[Supplied data Boundary: Start]
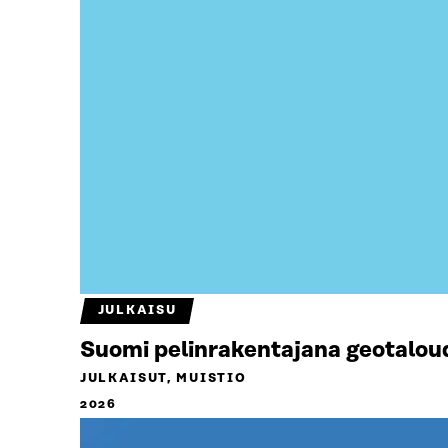
JULKAISU
Suomi pelinrakentajana geotalou
JULKAISUT, MUISTIO
2026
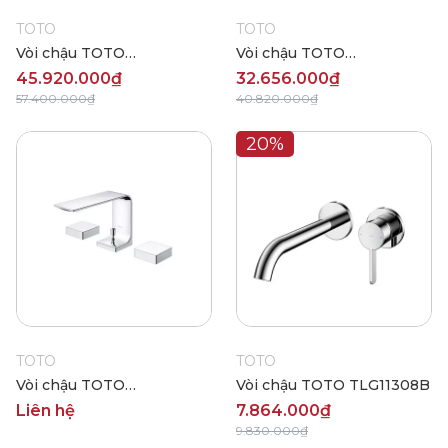
TOTO
TOTO
Vòi chậu TOTO
Vòi chậu TOTO
TLP02310B
TLP02304B
45.920.000₫
32.656.000₫
57.400.000₫
40.820.000₫
20%
TOTO
TOTO
Vòi chậu TOTO
Vòi chậu TOTO TLG11308B
TLP02201B
Liên hệ
7.864.000₫
9.830.000₫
[Supplied data Boundary: End]
[Task item]:
Print precisely the lines from the one with "57.400.000₫" through the end of the data above, adding nothing.

[Response to this task]:
57.400.000₫
40.820.000₫
20%
TOTO
TOTO
Vòi chậu TOTO
Vòi chậu TOTO TLG11308B
TLP02201B
Liên hệ
7.864.000₫
9.830.000₫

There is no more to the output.